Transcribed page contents
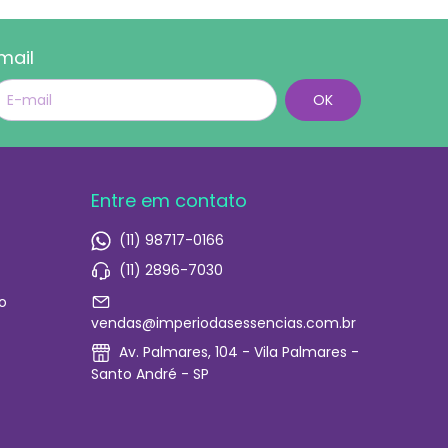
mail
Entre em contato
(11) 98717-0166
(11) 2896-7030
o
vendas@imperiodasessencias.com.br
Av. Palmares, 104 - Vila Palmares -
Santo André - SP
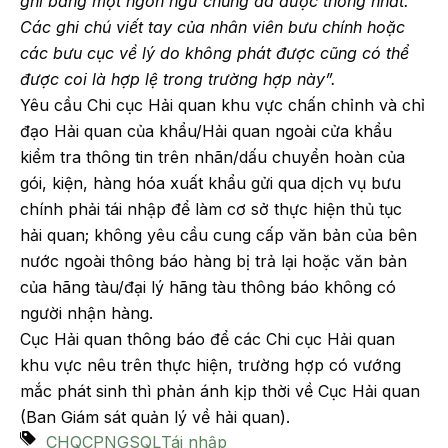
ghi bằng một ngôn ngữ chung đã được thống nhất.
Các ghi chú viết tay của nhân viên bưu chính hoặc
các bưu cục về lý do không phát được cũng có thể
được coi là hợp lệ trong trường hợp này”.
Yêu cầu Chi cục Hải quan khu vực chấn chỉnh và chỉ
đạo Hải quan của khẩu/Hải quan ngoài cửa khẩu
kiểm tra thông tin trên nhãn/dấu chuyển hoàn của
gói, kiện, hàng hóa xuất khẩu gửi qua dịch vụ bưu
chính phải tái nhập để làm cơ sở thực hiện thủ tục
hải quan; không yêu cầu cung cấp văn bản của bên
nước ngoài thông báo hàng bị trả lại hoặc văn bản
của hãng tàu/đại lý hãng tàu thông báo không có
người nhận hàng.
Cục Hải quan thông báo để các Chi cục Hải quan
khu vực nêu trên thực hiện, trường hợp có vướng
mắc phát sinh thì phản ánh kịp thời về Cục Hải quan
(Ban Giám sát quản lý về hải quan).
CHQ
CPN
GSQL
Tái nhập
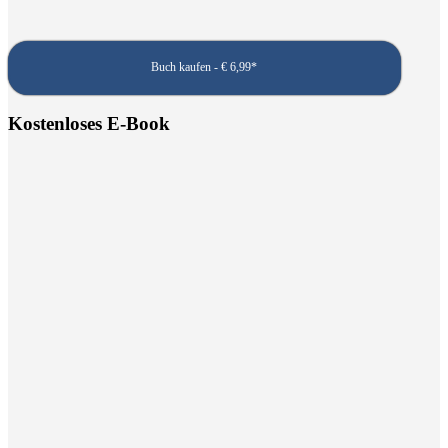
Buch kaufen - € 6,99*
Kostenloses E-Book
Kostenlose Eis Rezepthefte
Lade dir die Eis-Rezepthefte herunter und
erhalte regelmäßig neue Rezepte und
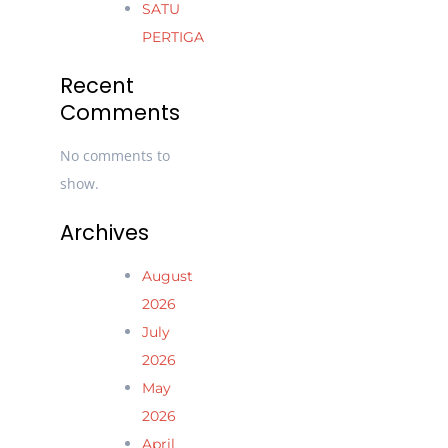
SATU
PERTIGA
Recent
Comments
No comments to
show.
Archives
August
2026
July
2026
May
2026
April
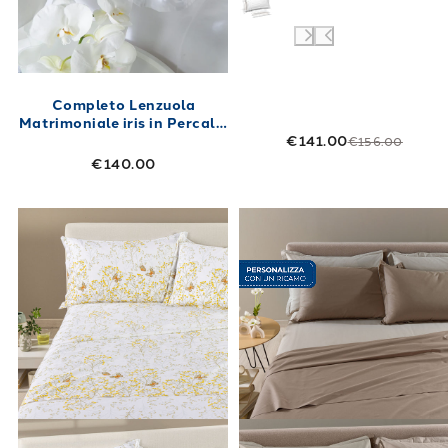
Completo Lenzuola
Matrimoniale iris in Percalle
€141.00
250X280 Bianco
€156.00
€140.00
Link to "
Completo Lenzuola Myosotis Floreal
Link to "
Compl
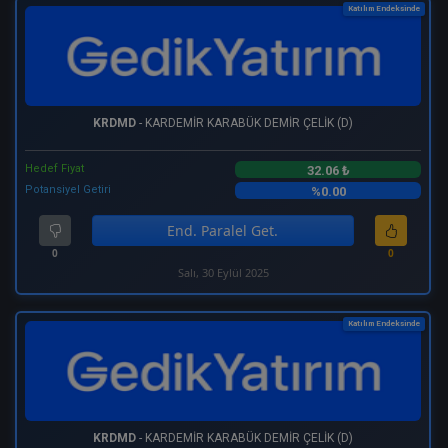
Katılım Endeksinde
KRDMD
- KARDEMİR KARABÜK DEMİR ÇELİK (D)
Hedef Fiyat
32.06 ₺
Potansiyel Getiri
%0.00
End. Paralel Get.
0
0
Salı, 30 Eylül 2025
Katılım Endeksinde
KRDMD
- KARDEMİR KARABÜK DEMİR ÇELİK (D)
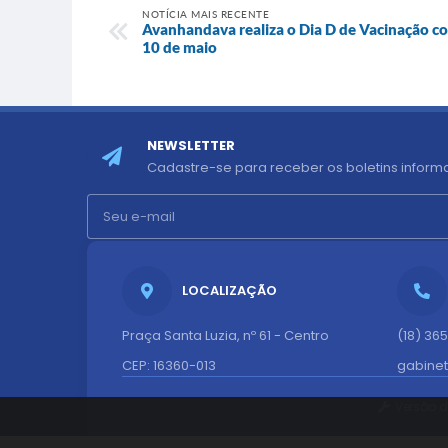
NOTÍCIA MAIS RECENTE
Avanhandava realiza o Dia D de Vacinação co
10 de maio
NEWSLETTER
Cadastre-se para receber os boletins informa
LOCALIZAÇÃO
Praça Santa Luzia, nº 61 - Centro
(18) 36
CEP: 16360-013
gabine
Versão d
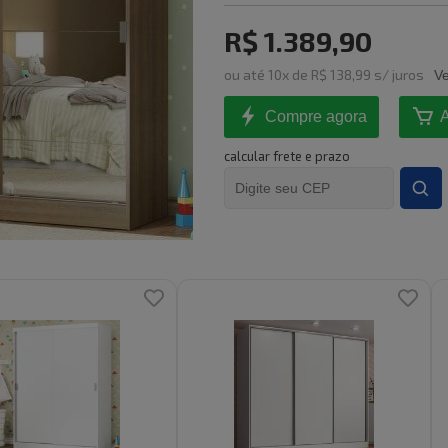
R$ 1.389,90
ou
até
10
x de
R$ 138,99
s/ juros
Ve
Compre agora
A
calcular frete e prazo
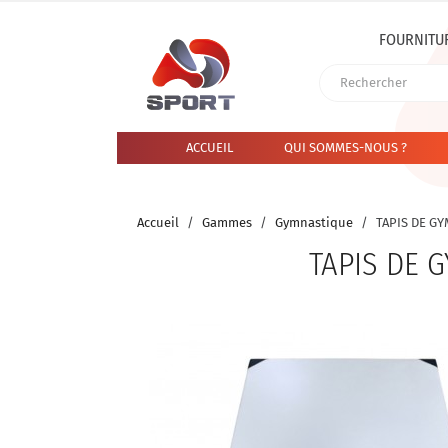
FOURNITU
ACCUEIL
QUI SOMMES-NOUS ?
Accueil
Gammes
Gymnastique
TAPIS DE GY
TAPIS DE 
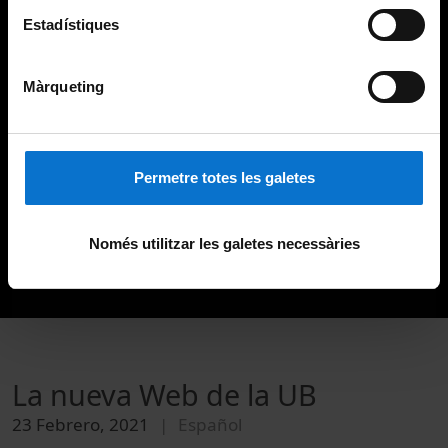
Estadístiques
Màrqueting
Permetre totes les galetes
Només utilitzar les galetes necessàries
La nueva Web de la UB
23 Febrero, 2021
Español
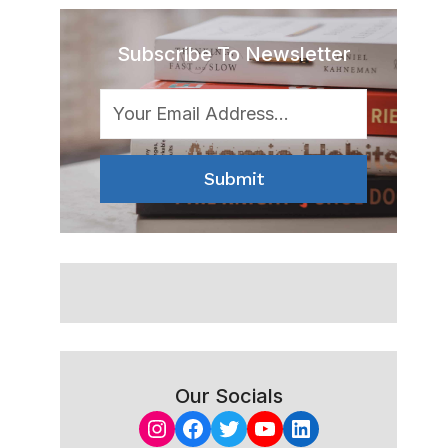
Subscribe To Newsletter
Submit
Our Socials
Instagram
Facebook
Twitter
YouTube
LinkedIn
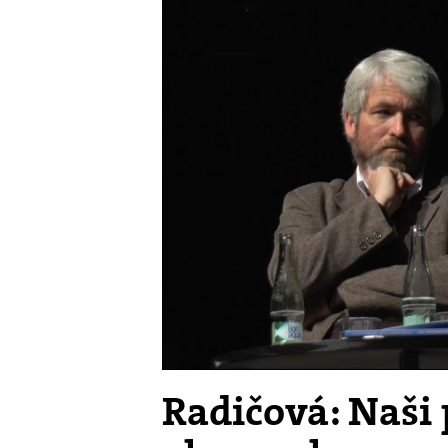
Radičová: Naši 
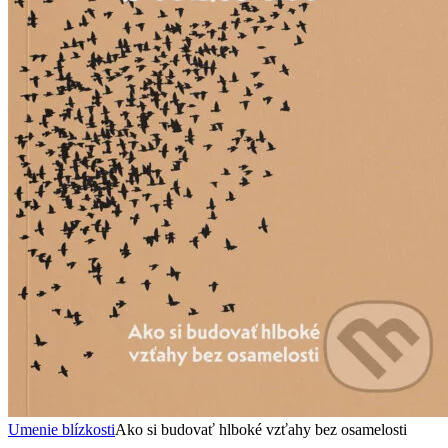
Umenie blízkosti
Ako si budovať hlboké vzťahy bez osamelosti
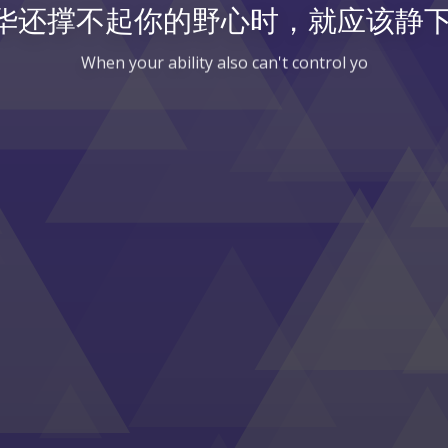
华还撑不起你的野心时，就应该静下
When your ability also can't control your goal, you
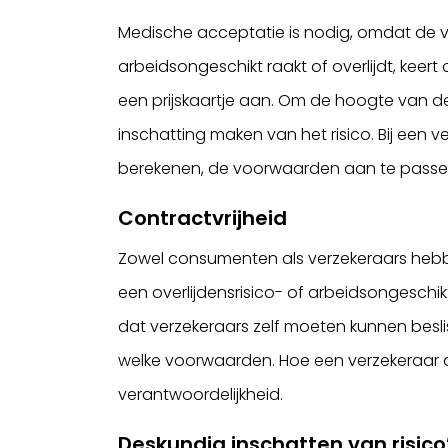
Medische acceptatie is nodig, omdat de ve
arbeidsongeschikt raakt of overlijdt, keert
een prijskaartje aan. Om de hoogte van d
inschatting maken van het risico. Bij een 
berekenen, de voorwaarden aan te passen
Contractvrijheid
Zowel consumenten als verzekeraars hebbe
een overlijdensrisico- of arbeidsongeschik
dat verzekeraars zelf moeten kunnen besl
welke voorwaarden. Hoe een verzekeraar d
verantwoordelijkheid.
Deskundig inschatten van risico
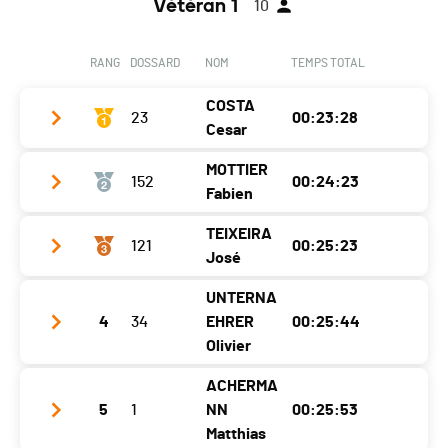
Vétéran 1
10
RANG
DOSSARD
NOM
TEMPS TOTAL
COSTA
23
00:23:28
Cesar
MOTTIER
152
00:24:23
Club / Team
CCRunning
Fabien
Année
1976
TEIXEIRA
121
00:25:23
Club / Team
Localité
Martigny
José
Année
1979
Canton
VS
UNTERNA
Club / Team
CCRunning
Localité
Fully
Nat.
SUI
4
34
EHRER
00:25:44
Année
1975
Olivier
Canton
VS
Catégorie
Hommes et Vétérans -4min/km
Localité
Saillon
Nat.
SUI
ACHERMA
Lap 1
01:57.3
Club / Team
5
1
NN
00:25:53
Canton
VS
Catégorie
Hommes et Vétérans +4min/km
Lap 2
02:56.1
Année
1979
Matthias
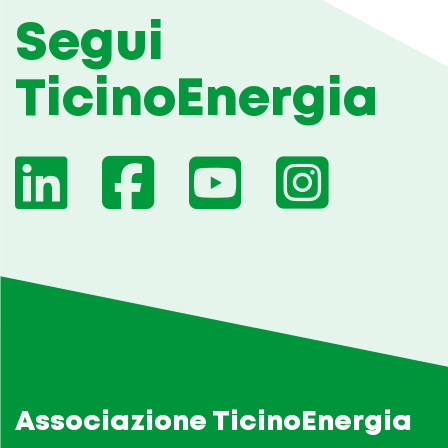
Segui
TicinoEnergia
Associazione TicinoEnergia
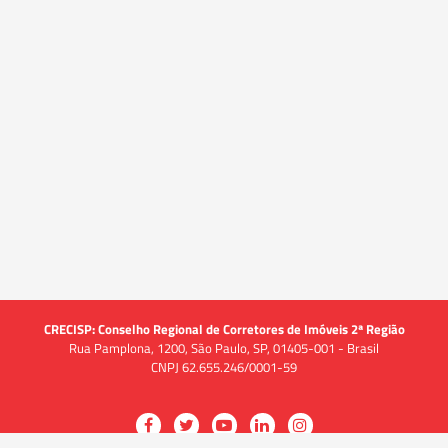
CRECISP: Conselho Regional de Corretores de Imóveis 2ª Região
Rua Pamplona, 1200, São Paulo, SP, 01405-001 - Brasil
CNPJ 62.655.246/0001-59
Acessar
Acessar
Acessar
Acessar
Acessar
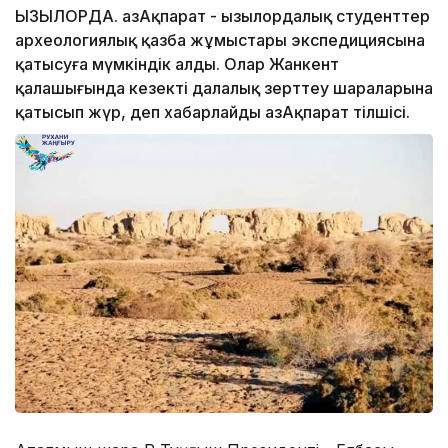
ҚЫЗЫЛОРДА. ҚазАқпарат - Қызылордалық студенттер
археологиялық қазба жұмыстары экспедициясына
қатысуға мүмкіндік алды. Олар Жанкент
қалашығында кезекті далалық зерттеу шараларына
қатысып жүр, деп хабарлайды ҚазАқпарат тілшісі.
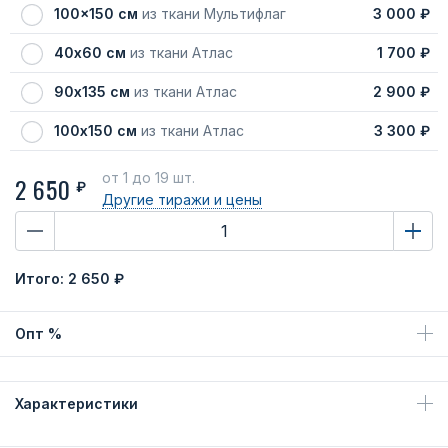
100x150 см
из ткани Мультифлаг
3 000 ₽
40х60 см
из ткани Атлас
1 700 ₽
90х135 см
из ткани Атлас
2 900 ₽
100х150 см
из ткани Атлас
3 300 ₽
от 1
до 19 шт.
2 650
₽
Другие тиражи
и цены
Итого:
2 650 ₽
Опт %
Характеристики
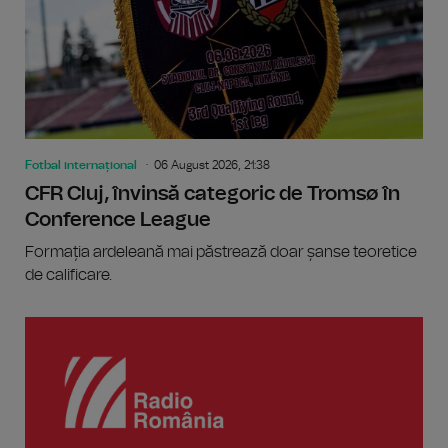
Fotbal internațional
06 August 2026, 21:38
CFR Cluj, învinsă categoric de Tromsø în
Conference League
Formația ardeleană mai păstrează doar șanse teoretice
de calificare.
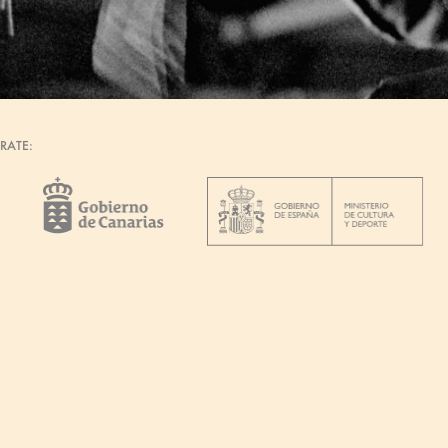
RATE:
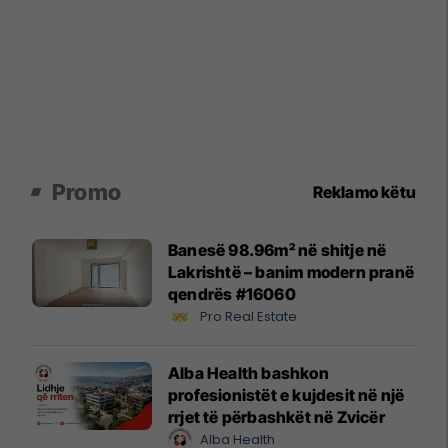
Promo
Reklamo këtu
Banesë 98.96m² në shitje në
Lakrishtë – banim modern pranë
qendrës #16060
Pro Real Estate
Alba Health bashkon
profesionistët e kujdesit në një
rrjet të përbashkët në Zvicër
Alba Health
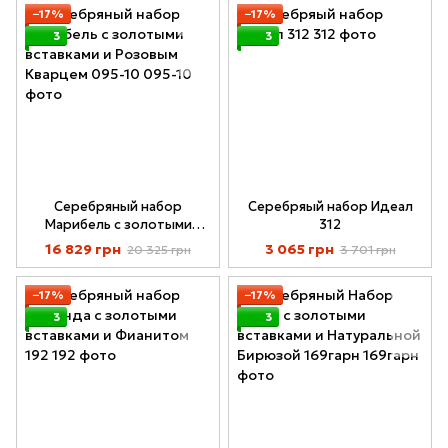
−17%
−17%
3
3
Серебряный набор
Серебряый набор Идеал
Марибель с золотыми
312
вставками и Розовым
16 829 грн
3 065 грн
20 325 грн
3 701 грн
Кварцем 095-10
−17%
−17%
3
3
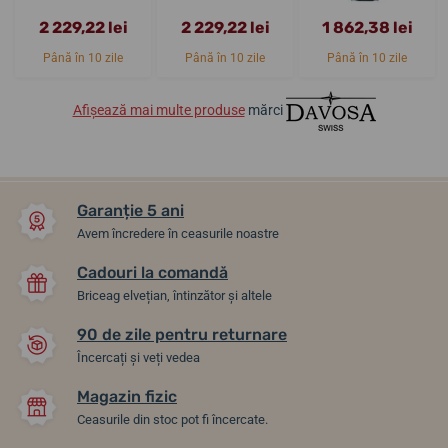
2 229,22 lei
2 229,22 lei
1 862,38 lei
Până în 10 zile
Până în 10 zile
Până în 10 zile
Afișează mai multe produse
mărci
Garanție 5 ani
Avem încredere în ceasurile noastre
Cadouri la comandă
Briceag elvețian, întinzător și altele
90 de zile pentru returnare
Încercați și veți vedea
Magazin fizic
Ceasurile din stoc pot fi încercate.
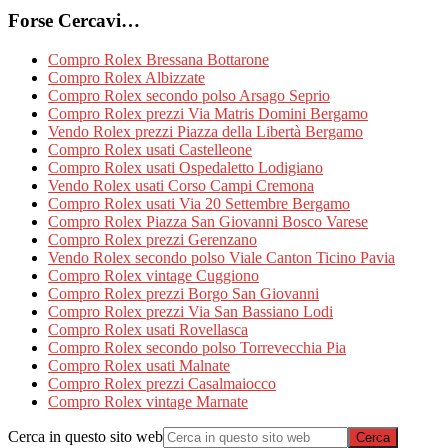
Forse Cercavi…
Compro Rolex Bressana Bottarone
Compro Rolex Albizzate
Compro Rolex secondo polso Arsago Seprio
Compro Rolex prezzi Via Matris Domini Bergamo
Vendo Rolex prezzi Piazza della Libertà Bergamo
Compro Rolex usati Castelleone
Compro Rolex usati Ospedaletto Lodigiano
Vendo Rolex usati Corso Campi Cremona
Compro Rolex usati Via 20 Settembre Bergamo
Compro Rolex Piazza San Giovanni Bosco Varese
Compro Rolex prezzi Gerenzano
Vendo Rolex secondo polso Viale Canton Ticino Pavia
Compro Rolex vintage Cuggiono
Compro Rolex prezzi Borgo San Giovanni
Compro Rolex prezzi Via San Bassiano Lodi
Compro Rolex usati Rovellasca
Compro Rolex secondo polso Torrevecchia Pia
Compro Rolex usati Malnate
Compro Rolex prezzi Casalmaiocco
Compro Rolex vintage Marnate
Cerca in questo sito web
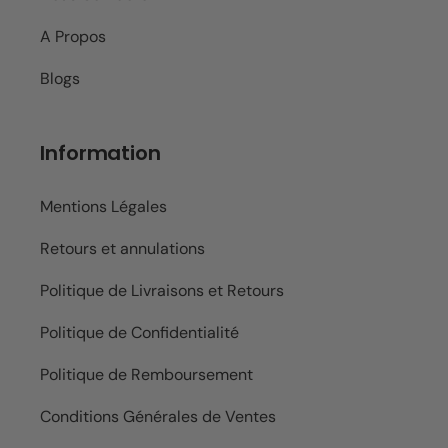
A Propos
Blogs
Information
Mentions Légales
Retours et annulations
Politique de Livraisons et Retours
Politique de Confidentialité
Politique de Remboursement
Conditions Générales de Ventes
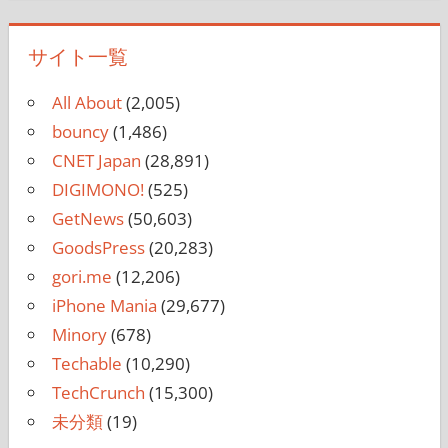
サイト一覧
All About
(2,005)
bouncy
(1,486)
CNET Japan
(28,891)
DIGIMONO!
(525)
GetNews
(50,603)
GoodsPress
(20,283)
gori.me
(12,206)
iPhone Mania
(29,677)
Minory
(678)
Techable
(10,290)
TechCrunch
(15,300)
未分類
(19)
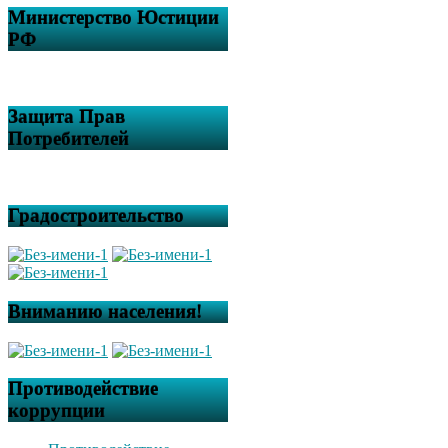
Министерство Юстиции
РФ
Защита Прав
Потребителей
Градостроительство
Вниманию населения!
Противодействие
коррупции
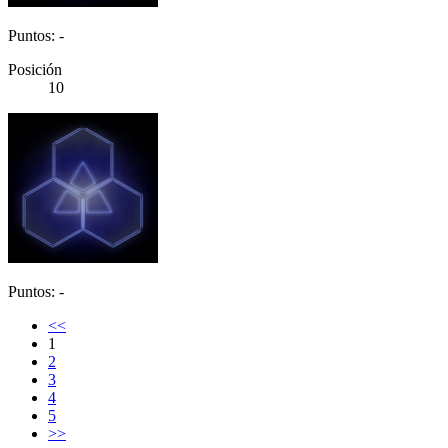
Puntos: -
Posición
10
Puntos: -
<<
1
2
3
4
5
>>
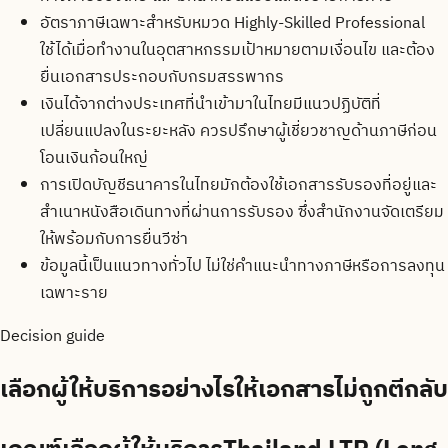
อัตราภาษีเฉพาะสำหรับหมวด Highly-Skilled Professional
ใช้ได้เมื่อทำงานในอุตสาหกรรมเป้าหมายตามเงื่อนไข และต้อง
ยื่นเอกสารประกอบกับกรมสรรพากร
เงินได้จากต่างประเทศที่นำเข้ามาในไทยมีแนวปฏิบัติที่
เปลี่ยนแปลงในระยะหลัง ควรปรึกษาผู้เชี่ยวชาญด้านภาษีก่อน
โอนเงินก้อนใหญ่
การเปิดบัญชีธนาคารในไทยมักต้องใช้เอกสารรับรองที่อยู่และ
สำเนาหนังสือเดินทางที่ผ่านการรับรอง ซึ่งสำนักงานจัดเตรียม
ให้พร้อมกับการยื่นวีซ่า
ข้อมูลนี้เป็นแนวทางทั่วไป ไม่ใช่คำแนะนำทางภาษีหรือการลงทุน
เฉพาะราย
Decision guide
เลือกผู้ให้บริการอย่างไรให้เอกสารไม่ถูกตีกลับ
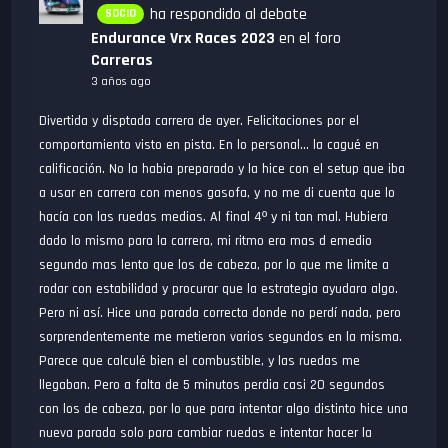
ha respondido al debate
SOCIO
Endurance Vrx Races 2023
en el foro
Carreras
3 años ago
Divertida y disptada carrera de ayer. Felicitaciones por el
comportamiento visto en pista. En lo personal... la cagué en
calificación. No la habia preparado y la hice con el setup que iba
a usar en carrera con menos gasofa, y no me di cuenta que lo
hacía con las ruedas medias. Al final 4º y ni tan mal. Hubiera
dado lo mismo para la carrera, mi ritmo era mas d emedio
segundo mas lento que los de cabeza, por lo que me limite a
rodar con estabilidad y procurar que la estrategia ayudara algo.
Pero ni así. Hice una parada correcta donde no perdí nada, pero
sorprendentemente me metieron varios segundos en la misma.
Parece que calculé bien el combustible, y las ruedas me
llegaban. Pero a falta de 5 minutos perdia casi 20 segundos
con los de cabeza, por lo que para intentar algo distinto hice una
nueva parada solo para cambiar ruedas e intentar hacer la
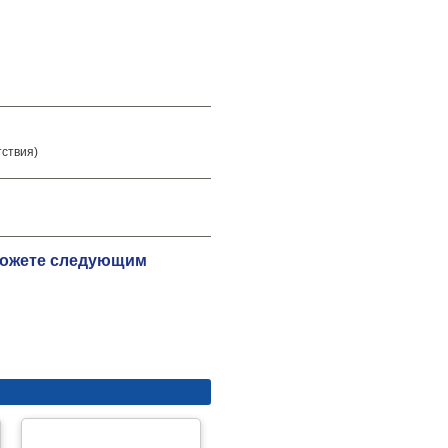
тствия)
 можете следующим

=== WHAT IS REQUIRED ===
The lines above from the line with "Compre agora" through the line with "Medische acceptatie is nodig, omdat de ve" are to be given again word for word, with no pictures among them.

=== EXERCISE SOLUTION ===
Compre agora
A
calcular frete e prazo
FOURNITU
ACCUEIL
QUI SOMMES-NOUS ?
Accueil
Gammes
Gymnastique
TAPIS DE GY
TAPIS DE 
Estadístiques
Màrqueting
Permetre totes les galetes
Només utilitzar les galetes necessàries
La nueva Web de la UB
23 Febrero, 2021
Español
Subscribe To Newsletter
Submit
Our Socials
Instagram
Facebook
Twitter
YouTube
LinkedIn
Radičová: Naši 
Umenie blízkosti
Ako si budovať hlboké vzťahy bez osamelosti
华还撑不起你的野心时，就应该静下
When your ability also can't control your goal, you
Medische acceptatie is nodig, omdat de ve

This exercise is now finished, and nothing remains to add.